WASHINGTON,Washington D.C.’s marble floors and columns evoke images of ancient Rome, and the rhetorical flourishes at RECENT The Heritage debate between Senators George Allen and Lamar Alexander left it to the imagination to supply only togas.
Senator Alexander posed the question of whether to make the federal ban on special Internet taxes permanent as a conflict between federalism and unfunded mandates or even subsidies; Senator Allen, co-sponsor of a bill that would do so (S. 150), posed it as a question of a conflict between federalism and freedom. What issues underlie the terminological gap?
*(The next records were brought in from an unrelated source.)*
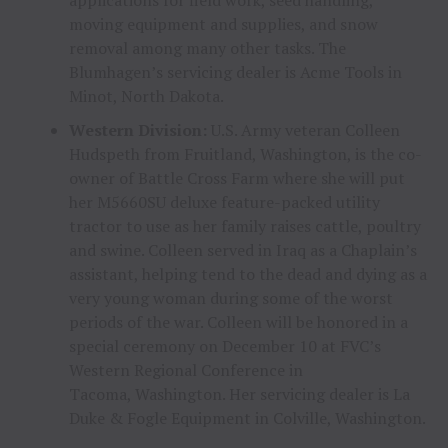
moving equipment and supplies, and snow
removal among many other tasks. The
Blumhagen’s servicing dealer is Acme Tools in
Minot, North Dakota.
Western Division:
U.S. Army veteran
Colleen
Hudspeth
from
Fruitland, Washington
, is the co-
owner of Battle Cross Farm where she will put
her M5660SU deluxe feature-packed utility
tractor to use as her family raises cattle, poultry
and swine. Colleen served in
Iraq
as a Chaplain’s
assistant, helping tend to the dead and dying as a
very young woman during some of the worst
periods of the war. Colleen will be honored in a
special ceremony on
December 10
at FVC’s
Western Regional Conference in
Tacoma, Washington. Her servicing dealer is La
Duke & Fogle Equipment in
Colville, Washington
.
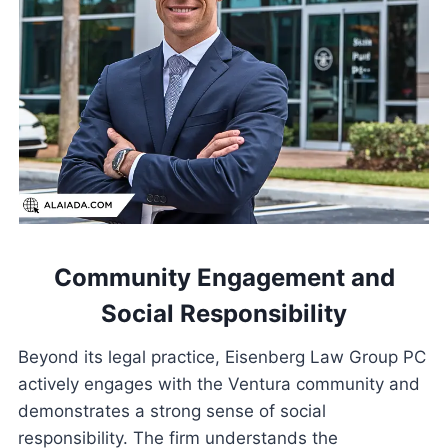
Community Engagement and
Social Responsibility
Beyond its legal practice, Eisenberg Law Group PC
actively engages with the Ventura community and
demonstrates a strong sense of social
responsibility. The firm understands the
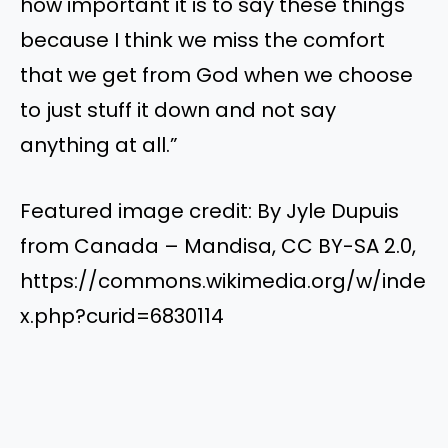
how important it is to say these things
because I think we miss the comfort
that we get from God when we choose
to just stuff it down and not say
anything at all.”
Featured image credit: By Jyle Dupuis
from Canada – Mandisa, CC BY-SA 2.0,
https://commons.wikimedia.org/w/inde
x.php?curid=6830114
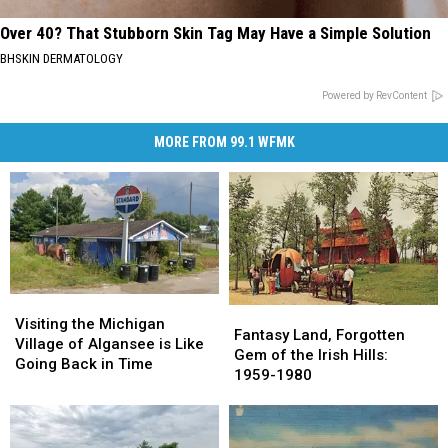
Over 40? That Stubborn Skin Tag May Have a Simple Solution
BHSKIN DERMATOLOGY
Powered by RevContent
MORE FROM 99.1 WFMK
Visiting
Visiting
Fantasy
Fantasy
the
the
Visiting the Michigan
Land,
Land,
Fantasy Land, Forgotten
Michigan
Michigan
Village of Algansee is Like
Forgotten
Forgotten
Gem of the Irish Hills:
Village
Village
Going Back in Time
Gem
Gem
1959-1980
of
of
of
of
Algansee
Algansee
the
the
is
is
Irish
Irish
Like
Like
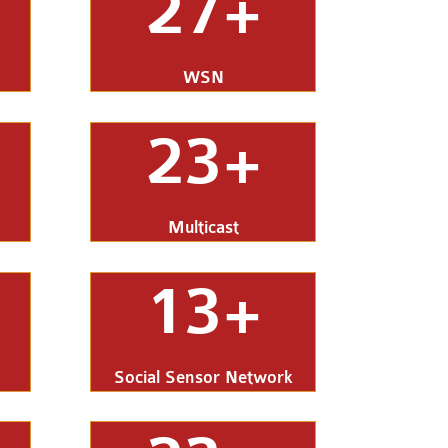
27+
WSN
23+
Multicast
13+
Social Sensor Network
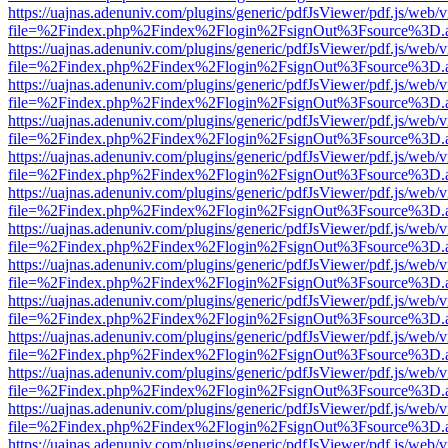
https://uajnas.adenuniv.com/plugins/generic/pdfJsViewer/pdf.js/web/
file=%2Findex.php%2Findex%2Flogin%2FsignOut%3Fsource%3D.ame
https://uajnas.adenuniv.com/plugins/generic/pdfJsViewer/pdf.js/web/
file=%2Findex.php%2Findex%2Flogin%2FsignOut%3Fsource%3D.ame
https://uajnas.adenuniv.com/plugins/generic/pdfJsViewer/pdf.js/web/
file=%2Findex.php%2Findex%2Flogin%2FsignOut%3Fsource%3D.ame
https://uajnas.adenuniv.com/plugins/generic/pdfJsViewer/pdf.js/web/
file=%2Findex.php%2Findex%2Flogin%2FsignOut%3Fsource%3D.ame
https://uajnas.adenuniv.com/plugins/generic/pdfJsViewer/pdf.js/web/
file=%2Findex.php%2Findex%2Flogin%2FsignOut%3Fsource%3D.ame
https://uajnas.adenuniv.com/plugins/generic/pdfJsViewer/pdf.js/web/
file=%2Findex.php%2Findex%2Flogin%2FsignOut%3Fsource%3D.ame
https://uajnas.adenuniv.com/plugins/generic/pdfJsViewer/pdf.js/web/
file=%2Findex.php%2Findex%2Flogin%2FsignOut%3Fsource%3D.ame
https://uajnas.adenuniv.com/plugins/generic/pdfJsViewer/pdf.js/web/
file=%2Findex.php%2Findex%2Flogin%2FsignOut%3Fsource%3D.ame
https://uajnas.adenuniv.com/plugins/generic/pdfJsViewer/pdf.js/web/
file=%2Findex.php%2Findex%2Flogin%2FsignOut%3Fsource%3D.ame
https://uajnas.adenuniv.com/plugins/generic/pdfJsViewer/pdf.js/web/
file=%2Findex.php%2Findex%2Flogin%2FsignOut%3Fsource%3D.ame
https://uajnas.adenuniv.com/plugins/generic/pdfJsViewer/pdf.js/web/
file=%2Findex.php%2Findex%2Flogin%2FsignOut%3Fsource%3D.ame
https://uajnas.adenuniv.com/plugins/generic/pdfJsViewer/pdf.js/web/
file=%2Findex.php%2Findex%2Flogin%2FsignOut%3Fsource%3D.ame
https://uajnas.adenuniv.com/plugins/generic/pdfJsViewer/pdf.js/web/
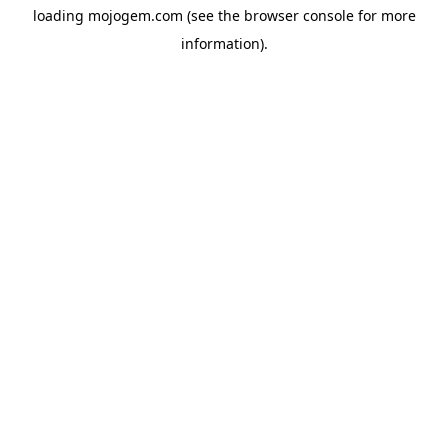
loading
mojogem.com
(see the
browser console
for more
information).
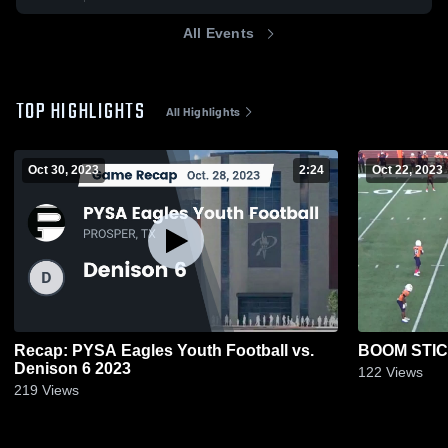
All Events
TOP HIGHLIGHTS
All Highlights
Oct 30, 2023
2:24
Oct 22, 2023
Recap: PYSA Eagles Youth Football vs.
BOOM STI
Denison 6 2023
122
Views
219
Views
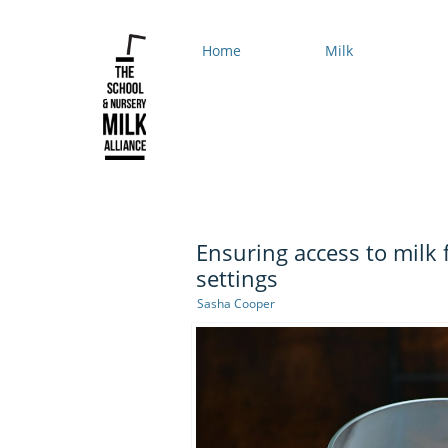
Home
Milk
Ensuring access to milk 
settings
Sasha Cooper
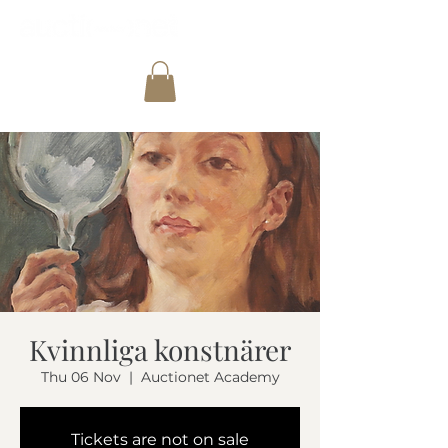
Kvinnliga konstnärer
Thu 06 Nov
  |  
Auctionet Academy
Tickets are not on sale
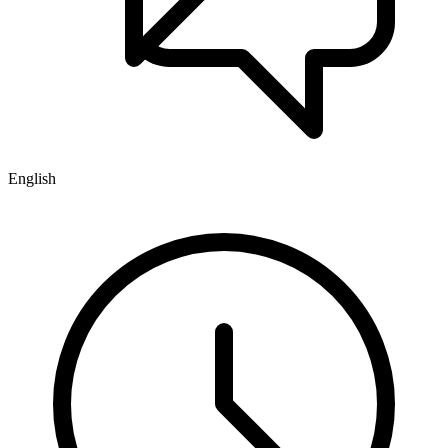
English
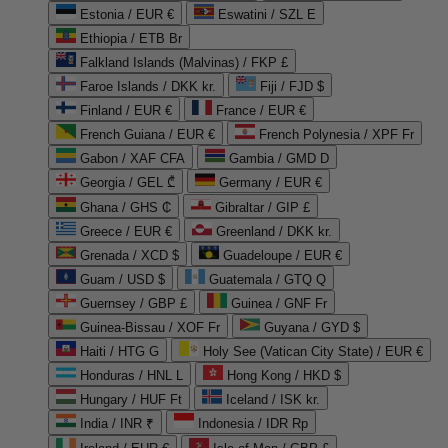
Estonia / EUR €
Eswatini / SZL E
Ethiopia / ETB Br
Falkland Islands (Malvinas) / FKP £
Faroe Islands / DKK kr.
Fiji / FJD $
Finland / EUR €
France / EUR €
French Guiana / EUR €
French Polynesia / XPF Fr
Gabon / XAF CFA
Gambia / GMD D
Georgia / GEL ₾
Germany / EUR €
Ghana / GHS ₵
Gibraltar / GIP £
Greece / EUR €
Greenland / DKK kr.
Grenada / XCD $
Guadeloupe / EUR €
Guam / USD $
Guatemala / GTQ Q
Guernsey / GBP £
Guinea / GNF Fr
Guinea-Bissau / XOF Fr
Guyana / GYD $
Haiti / HTG G
Holy See (Vatican City State) / EUR €
Honduras / HNL L
Hong Kong / HKD $
Hungary / HUF Ft
Iceland / ISK kr.
India / INR ₹
Indonesia / IDR Rp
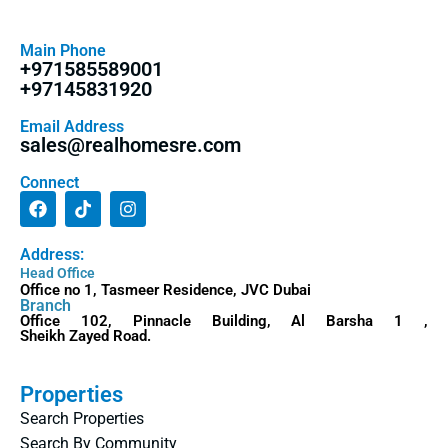
Main Phone
+971585589001
+97145831920
Email Address
sales@realhomesre.com
Connect
Address:
Head Office
Office no 1, Tasmeer Residence, JVC Dubai
Branch
Office 102, Pinnacle Building, Al Barsha 1 ,
Sheikh Zayed Road.
Properties
Search Properties
Search By Community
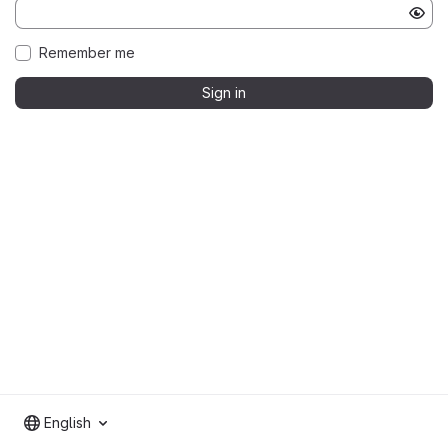
Remember me
Sign in
English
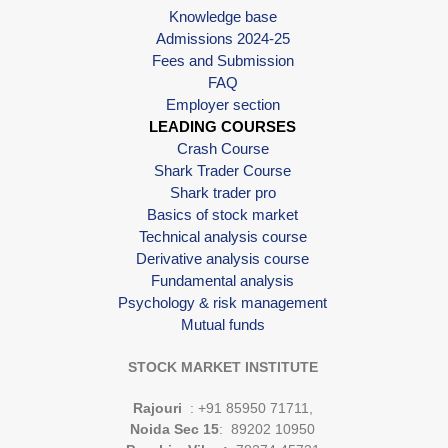
Knowledge base
Admissions 2024-25
Fees and Submission
FAQ
Employer section
LEADING COURSES
Crash Course
Shark Trader Course
Shark trader pro
Basics of stock market
Technical analysis course
Derivative analysis course
Fundamental analysis
Psychology & risk management
Mutual funds
STOCK MARKET INSTITUTE
Rajouri
: +91 85950 71711,
Noida Sec 15
: 89202 10950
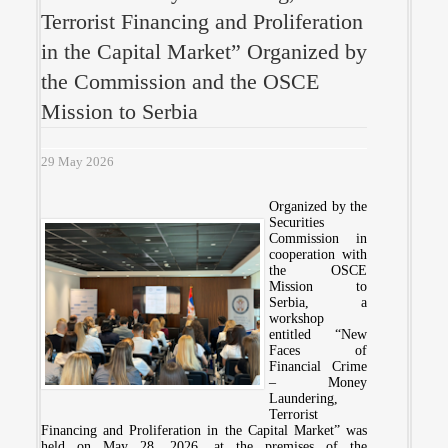
Terrorist Financing and Proliferation
in the Capital Market” Organized by
the Commission and the OSCE
Mission to Serbia
29 May 2026
Organized by the
Securities
Commission in
cooperation with
the OSCE
Mission to
Serbia, a
workshop
entitled “New
Faces of
Financial Crime
– Money
Laundering,
Terrorist
Financing and Proliferation in the Capital Market” was
held on May 28, 2026, at the premises of the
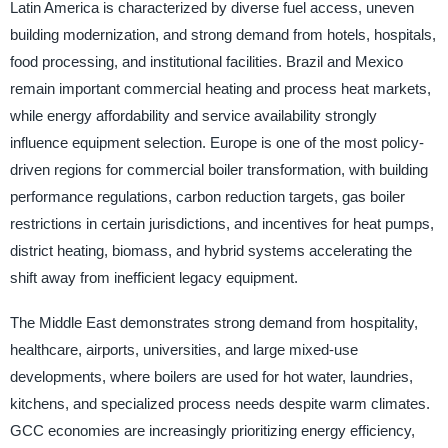
Latin America is characterized by diverse fuel access, uneven
building modernization, and strong demand from hotels, hospitals,
food processing, and institutional facilities. Brazil and Mexico
remain important commercial heating and process heat markets,
while energy affordability and service availability strongly
influence equipment selection. Europe is one of the most policy-
driven regions for commercial boiler transformation, with building
performance regulations, carbon reduction targets, gas boiler
restrictions in certain jurisdictions, and incentives for heat pumps,
district heating, biomass, and hybrid systems accelerating the
shift away from inefficient legacy equipment.
The Middle East demonstrates strong demand from hospitality,
healthcare, airports, universities, and large mixed-use
developments, where boilers are used for hot water, laundries,
kitchens, and specialized process needs despite warm climates.
GCC economies are increasingly prioritizing energy efficiency,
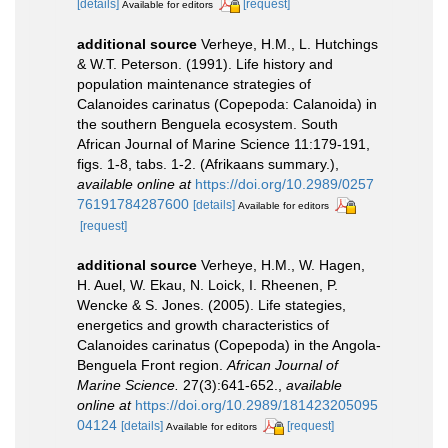
[details]
[request]
Available for editors
additional source
Verheye, H.M., L. Hutchings
& W.T. Peterson. (1991). Life history and
population maintenance strategies of
Calanoides carinatus (Copepoda: Calanoida) in
the southern Benguela ecosystem. South
African Journal of Marine Science 11:179-191,
figs. 1-8, tabs. 1-2. (Afrikaans summary.)
,
available online at
https://doi.org/10.2989/0257
76191784287600
[details]
Available for editors
[request]
additional source
Verheye, H.M., W. Hagen,
H. Auel, W. Ekau, N. Loick, I. Rheenen, P.
Wencke & S. Jones. (2005). Life stategies,
energetics and growth characteristics of
Calanoides carinatus (Copepoda) in the Angola-
Benguela Front region.
African Journal of
Marine Science.
27(3):641-652.
,
available
online at
https://doi.org/10.2989/181423205095
04124
[details]
[request]
Available for editors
Senator Alexander’s central concern seemed to be to preserve existing states’ rights to tax traditional telephone service, and to allow states that are already doing so (about 20) to continue to tax broadband access…and maybe even Internet telephony. He would be willing to extend the current moratorium on discriminatory Internet taxes for two years as a cautionary measure, and has co-sponsored a bill to do so.
The broadband debate
Senator Allen wants to make the moratorium on discriminatory state Internet taxes permanent to avoid discouraging broadband deployment. Many states have already piled hefty special taxes on communications services, taxes amounting to as much as a quarter to a third of one’s phone bill. S.150 is intended to leave that status quo untouched, but to protect the Net from similar rapacious impulses, extending the moratorium to cover broadband and DSL taxes.
One puzzle was Senator Alexander’s description of a ban on Internet taxes as a subsidy to broadband or unfunded mandate on states. From the standpoint of a budget bureaucrat, letting people keep their own money is no different from a subsidy; there’s less money for the government. But from a private citizen’s perspective, there is a huge moral and economic difference between getting somebody else’s money (with a cut taken off the top by government agencies) and keeping more of one’s own earnings. Whatever the ultimate verdict on the tax moratorium, a subsidy it is not. And if it satisfies some dry, technical definition of an unfunded mandate, the tendency of some legislators to sympathize more with local governments for potential loss of revenue than with consumers for the hefty tax burden they are carrying is an extremely alarming one.
The real problem
A real problem with the original federal moratorium on state Internet taxes (sales taxes in particular) is that it spawned proposals for a uniform national tax collection system. That would likely mean higher taxes overall. States with high tax rates would squall if the national tax were set lower; states with low taxes would be unlikely to complain if they were set higher. Here, taxing and spending authorities have a conflict of interest with their own citizens.
Now, Senator Allen’s bill is intended as permanent protection of interstate commerce from special taxes, not to support a state tax cartel. Does it unfairly restrict the ability of states to protect their revenue base? Not really. States have options; they just don’t want to use them. For example, they might enforce “use taxes”…use taxes are the often-not-collected taxes that states impose on products that their citizens have bought out of state. They might try to raise income taxes or general business taxes. States resist this because voters are likely hold them accountable for these direct taxes and force them to discipline spending, the real solution to state budgetary woes. All in all, this is probably not a bad thing.
But how can we help ensure that federal legislators will hold to a moratorium? That is the ultimate question, and there are no answers yet.